The profit in healing.
Scholar of literature, gender studies, and medical humanities, Gevirtz brings a breadth of knowledge to her witty, deeply researched history of the commodification of health care and medicine. Drawing on abundant archival sources, including letters, diaries, herbals, sermons, advertisements, medical tracts, and a prolific number of recipe books, Gevirtz reveals that until the mid-17th century, ill people were treated at home with medications made in kitchens by a family member or friend. Recipes for elixirs, poultices, salves, and libations appeared in the same books as recipes for soups and stews and were handed down from woman to woman. The advent of the scientific revolution, however, wrested the production and administration of medicine from women. Physicians and apothecaries, which became “defined professions with guild status,” competed for control of diagnosing illness and prescribing, making, and selling medications, united only in their determination to exclude women. What was once free was transformed into a product with monetary value; what was once freely shared was produced in secret factories. Even recipe books changed to contain apothecaries’ or physicians’ recipes, for which women sometimes had to pay.
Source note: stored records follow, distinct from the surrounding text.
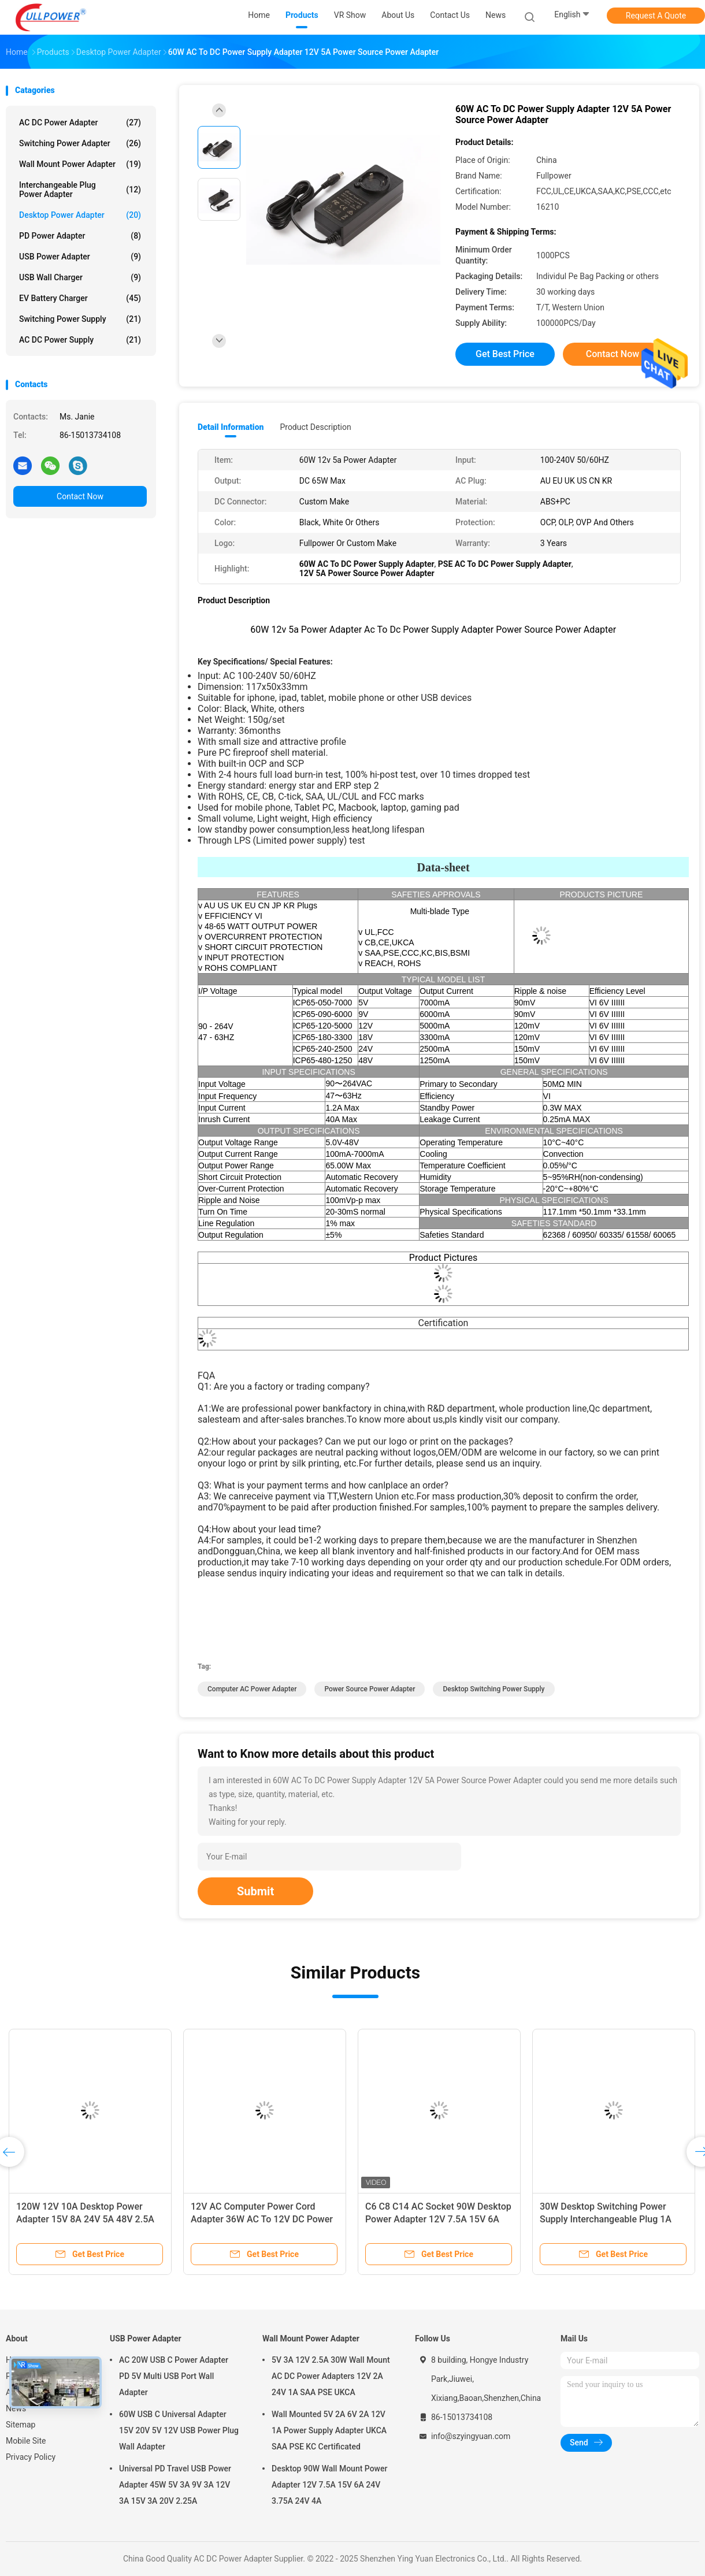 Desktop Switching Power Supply (493, 1689)
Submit (255, 1891)
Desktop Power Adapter (80, 215)
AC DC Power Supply (80, 340)
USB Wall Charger (80, 277)
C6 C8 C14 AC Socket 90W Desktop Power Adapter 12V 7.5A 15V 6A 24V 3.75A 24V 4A (438, 2219)
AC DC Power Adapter (80, 122)
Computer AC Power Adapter (251, 1689)
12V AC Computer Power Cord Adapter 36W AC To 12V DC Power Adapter (262, 2219)
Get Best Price (505, 353)
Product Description (315, 427)
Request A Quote (656, 15)
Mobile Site (26, 2440)
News (16, 2408)
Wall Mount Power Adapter (80, 164)
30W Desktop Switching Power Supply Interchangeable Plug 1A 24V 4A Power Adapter (605, 2219)
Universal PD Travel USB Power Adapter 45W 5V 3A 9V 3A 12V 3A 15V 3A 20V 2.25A (175, 2485)
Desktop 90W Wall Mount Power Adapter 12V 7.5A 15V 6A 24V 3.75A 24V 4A (329, 2485)
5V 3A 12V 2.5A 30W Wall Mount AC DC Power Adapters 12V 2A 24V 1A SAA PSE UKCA (331, 2376)
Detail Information (231, 427)
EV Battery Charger (80, 298)
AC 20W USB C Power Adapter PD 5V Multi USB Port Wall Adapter (173, 2376)
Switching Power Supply (80, 319)
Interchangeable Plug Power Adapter (80, 189)
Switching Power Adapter (80, 143)
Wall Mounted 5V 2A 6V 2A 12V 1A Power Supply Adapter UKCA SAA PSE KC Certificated (329, 2430)
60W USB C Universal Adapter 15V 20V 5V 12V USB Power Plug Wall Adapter (179, 2430)
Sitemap (20, 2424)
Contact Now (80, 496)
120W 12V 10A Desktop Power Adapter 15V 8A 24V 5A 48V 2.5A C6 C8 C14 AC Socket (85, 2219)
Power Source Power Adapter (369, 1689)
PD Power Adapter (80, 236)
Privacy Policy (30, 2457)
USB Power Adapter (80, 256) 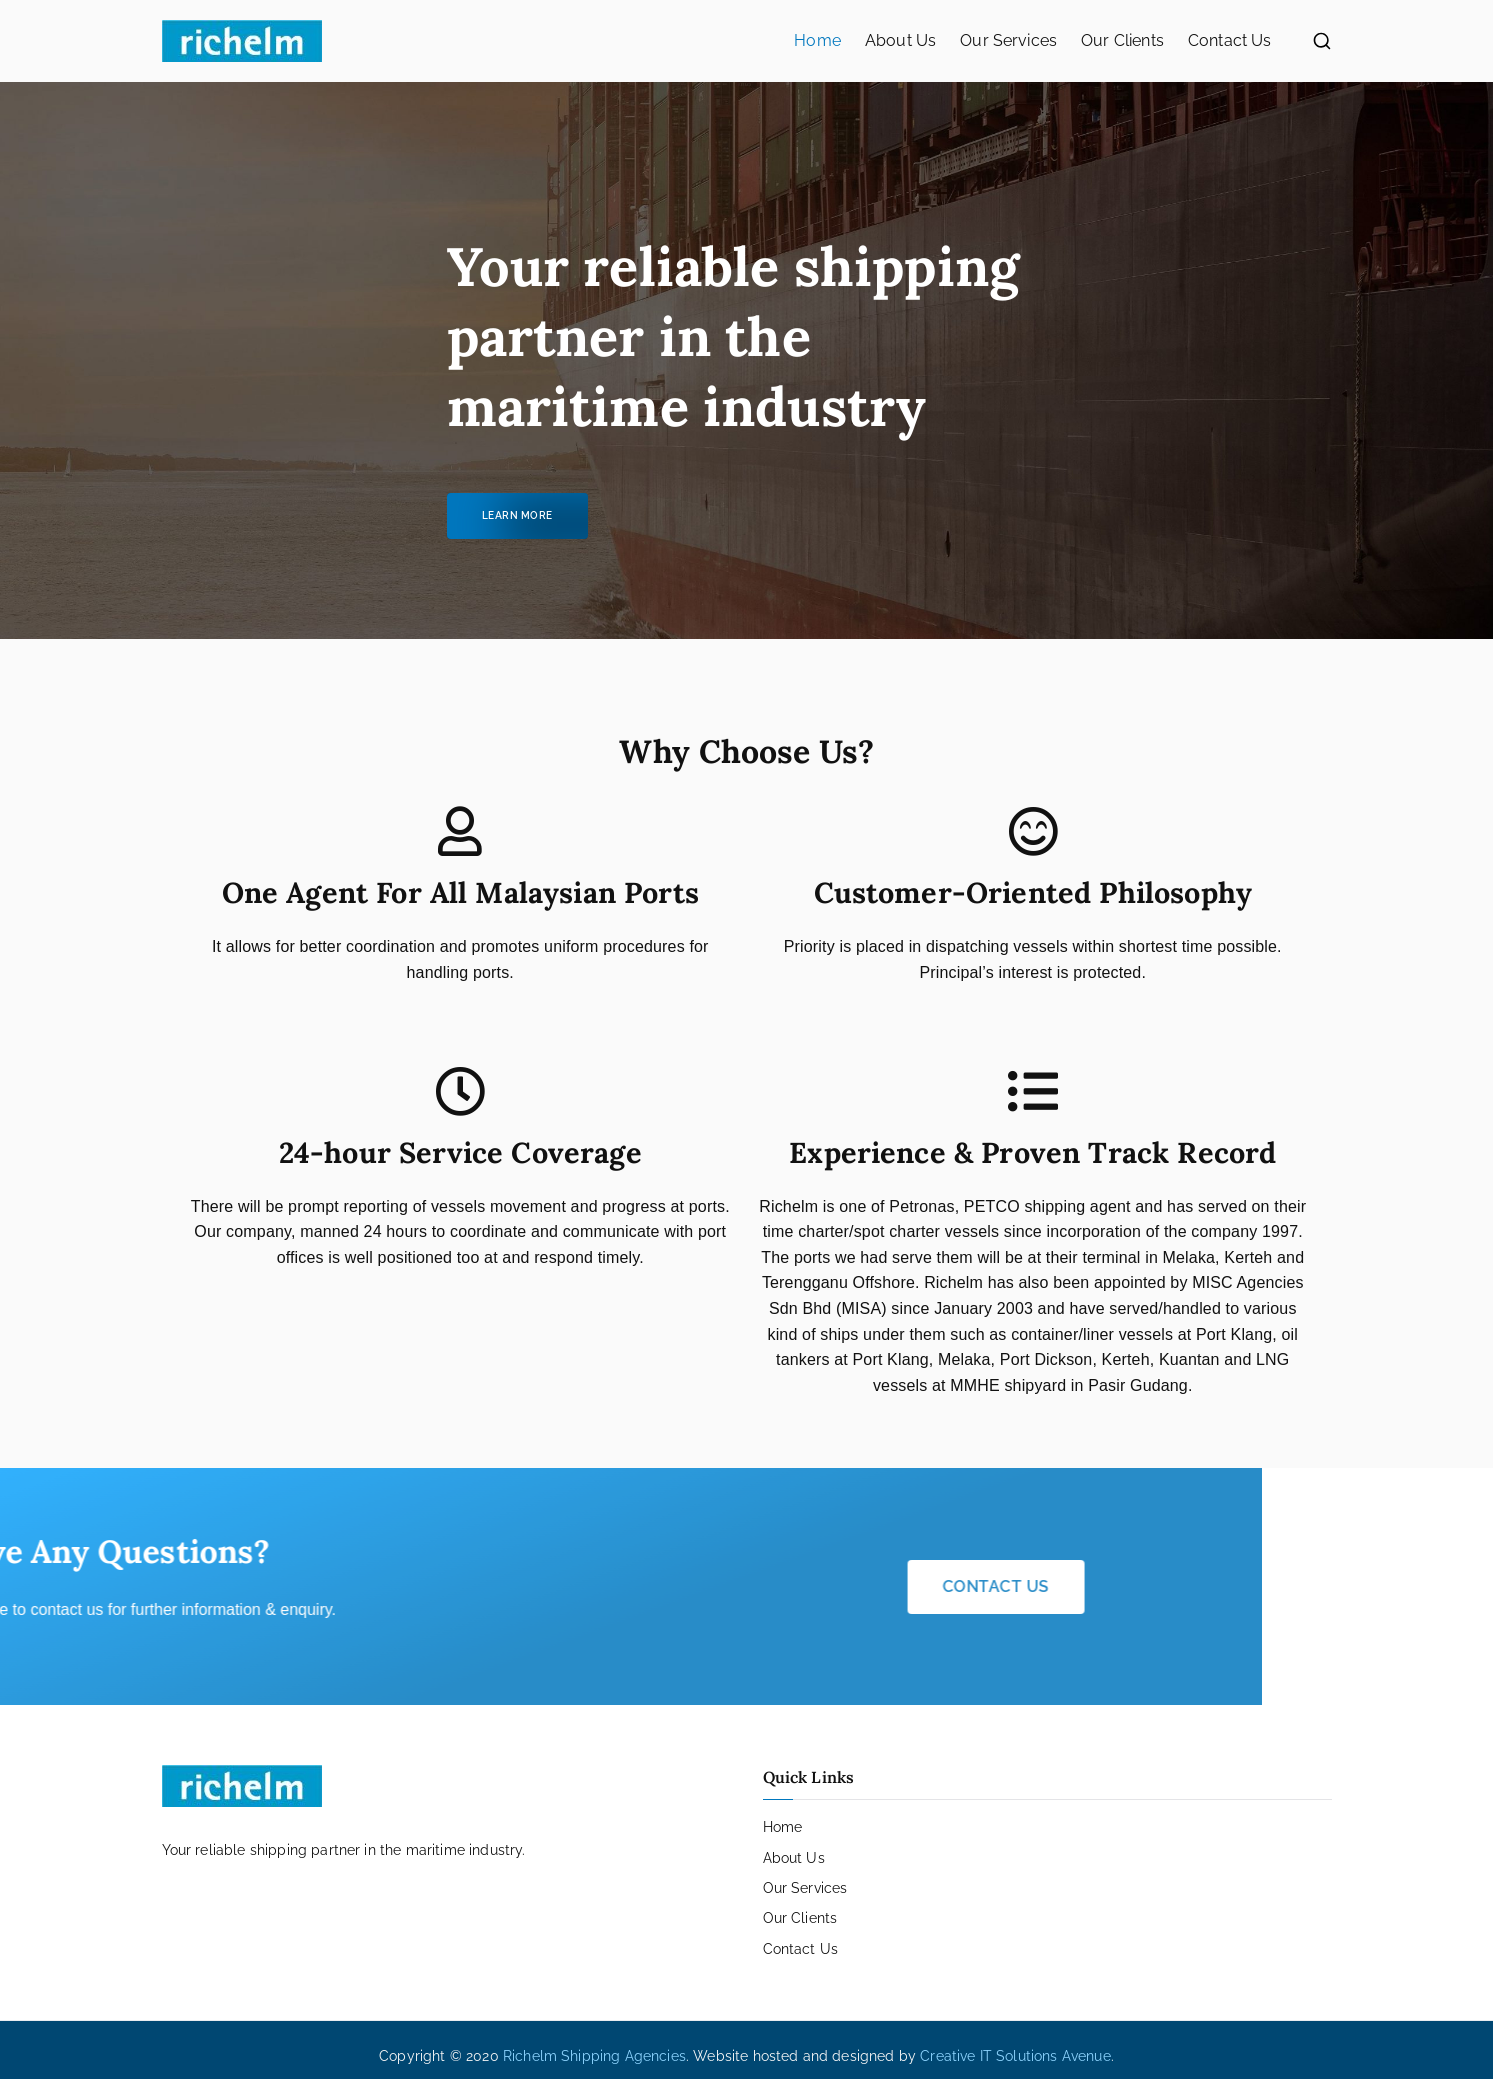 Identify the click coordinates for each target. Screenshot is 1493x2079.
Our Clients (1122, 40)
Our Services (1008, 40)
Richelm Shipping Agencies (594, 2056)
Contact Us (1230, 40)
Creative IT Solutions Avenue (1015, 2056)
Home (817, 40)
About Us (900, 40) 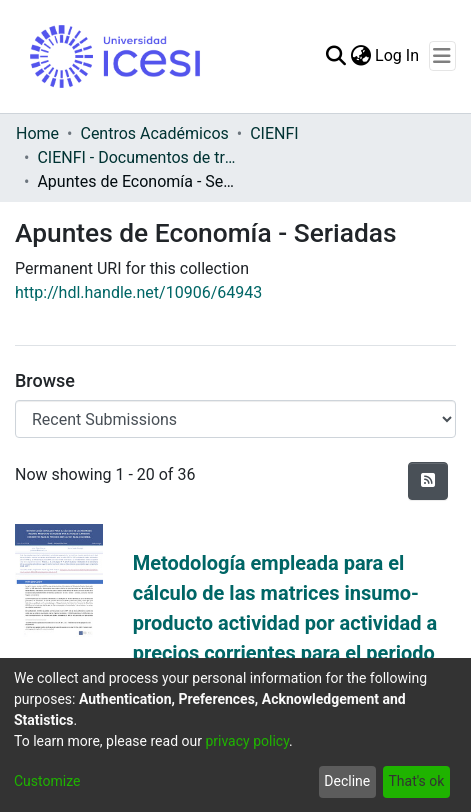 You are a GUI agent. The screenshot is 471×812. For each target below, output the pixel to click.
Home (37, 133)
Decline (347, 781)
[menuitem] (360, 56)
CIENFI (274, 133)
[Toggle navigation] (442, 56)
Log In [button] (398, 55)
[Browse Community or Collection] (235, 419)
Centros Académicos (154, 133)
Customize (47, 781)
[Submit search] (335, 56)
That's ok (416, 781)
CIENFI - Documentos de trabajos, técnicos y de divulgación (137, 157)
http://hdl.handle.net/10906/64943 (138, 292)
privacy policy (247, 741)
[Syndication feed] (428, 481) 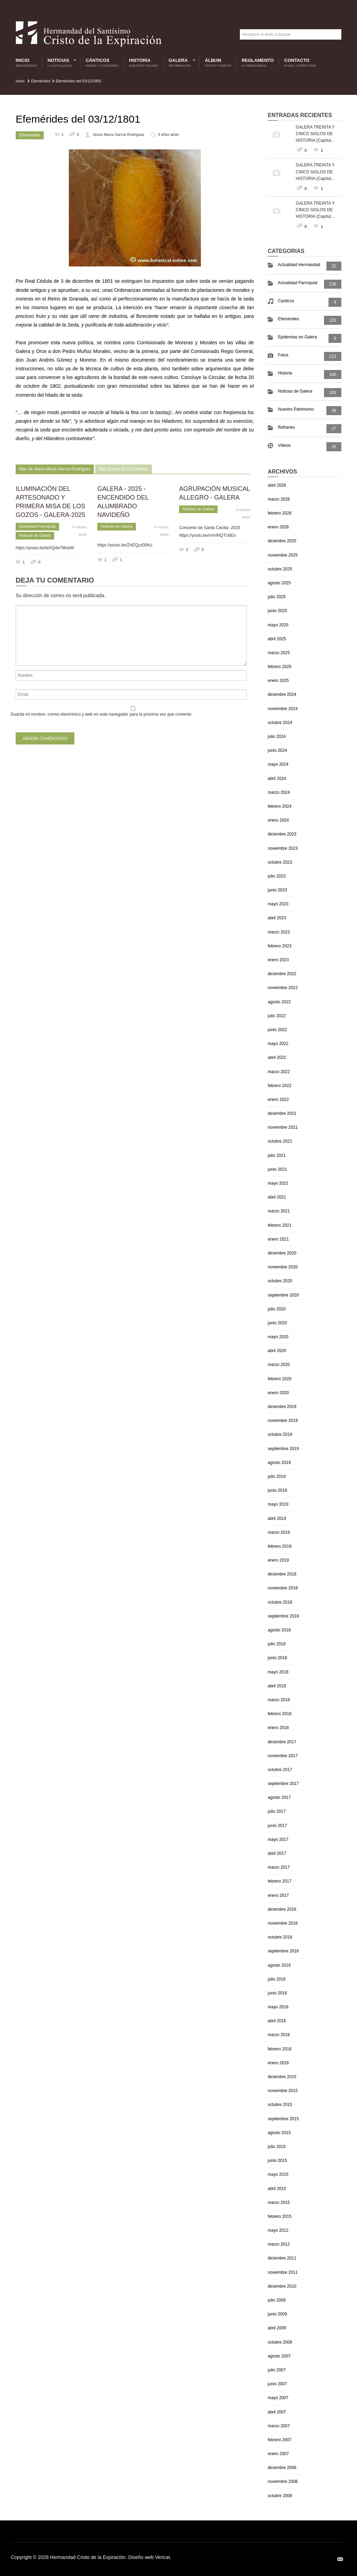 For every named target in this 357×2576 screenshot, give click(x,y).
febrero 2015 (279, 2216)
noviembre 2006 (283, 2481)
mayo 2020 (278, 1336)
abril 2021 (277, 1197)
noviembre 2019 (283, 1420)
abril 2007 (277, 2412)
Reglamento (258, 62)
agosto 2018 (279, 1630)
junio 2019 (277, 1490)
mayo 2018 (278, 1672)
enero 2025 (278, 680)
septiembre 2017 (283, 1783)
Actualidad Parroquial (37, 526)
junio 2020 (277, 1322)
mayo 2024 (278, 764)
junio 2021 (277, 1169)
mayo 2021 (278, 1183)
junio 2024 (277, 750)
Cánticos (102, 62)
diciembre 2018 (282, 1574)
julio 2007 (276, 2370)
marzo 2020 (279, 1364)
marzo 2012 (279, 2244)
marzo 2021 (279, 1211)
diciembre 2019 (282, 1406)
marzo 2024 (279, 792)
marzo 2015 (279, 2202)
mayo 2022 (278, 1043)
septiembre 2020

By the mid-18th century, women’s housekeeping, gardening, and cookery books “had little or nothing to say about women’s role as medicine makers.” In recounting a century of tumultuous change, Gevirtz introduces a host of idiosyncratic characters: a man who concocted and fed viper wine to his wife; a naturalist eager to dissect a dead elephant delivered to his front lawn; a bold, self-promoting “medicatrix” trained by her physician father. All participated in the “shift in values [that] compromised medication’s identity as a fundamental right of all human beings.” As Gevirtz’s well-populated narrative amply shows, seeking profits from treating ailing patients did not begin with big pharma.
A lively medical, scientific, and economic history.